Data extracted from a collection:
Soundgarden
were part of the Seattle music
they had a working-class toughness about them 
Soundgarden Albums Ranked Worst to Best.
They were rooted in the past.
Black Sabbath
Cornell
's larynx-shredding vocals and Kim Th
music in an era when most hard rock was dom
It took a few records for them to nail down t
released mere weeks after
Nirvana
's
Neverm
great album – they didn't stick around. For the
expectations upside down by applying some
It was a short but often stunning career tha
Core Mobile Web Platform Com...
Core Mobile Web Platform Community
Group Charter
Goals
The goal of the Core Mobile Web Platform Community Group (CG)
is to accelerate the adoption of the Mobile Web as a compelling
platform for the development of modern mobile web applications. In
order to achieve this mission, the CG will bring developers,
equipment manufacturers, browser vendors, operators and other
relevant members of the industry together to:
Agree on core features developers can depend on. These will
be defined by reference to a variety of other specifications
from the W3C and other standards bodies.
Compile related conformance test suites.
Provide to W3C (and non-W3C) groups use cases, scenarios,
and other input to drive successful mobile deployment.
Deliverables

• [Problem details]
Please copy all of the data above exactly.

• [Answer space]
Soundgarden
were part of the Seattle music
they had a working-class toughness about them 
Soundgarden Albums Ranked Worst to Best.
They were rooted in the past.
Black Sabbath
Cornell
's larynx-shredding vocals and Kim Th
music in an era when most hard rock was dom
It took a few records for them to nail down t
released mere weeks after
Nirvana
's
Neverm
great album – they didn't stick around. For the
expectations upside down by applying some
It was a short but often stunning career tha
Core Mobile Web Platform Com...
Core Mobile Web Platform Community
Group Charter
Goals
The goal of the Core Mobile Web Platform Community Group (CG)
is to accelerate the adoption of the Mobile Web as a compelling
platform for the development of modern mobile web applications. In
order to achieve this mission, the CG will bring developers,
equipment manufacturers, browser vendors, operators and other
relevant members of the industry together to:
Agree on core features developers can depend on. These will
be defined by reference to a variety of other specifications
from the W3C and other standards bodies.
Compile related conformance test suites.
Provide to W3C (and non-W3C) groups use cases, scenarios,
and other input to drive successful mobile deployment.
Deliverables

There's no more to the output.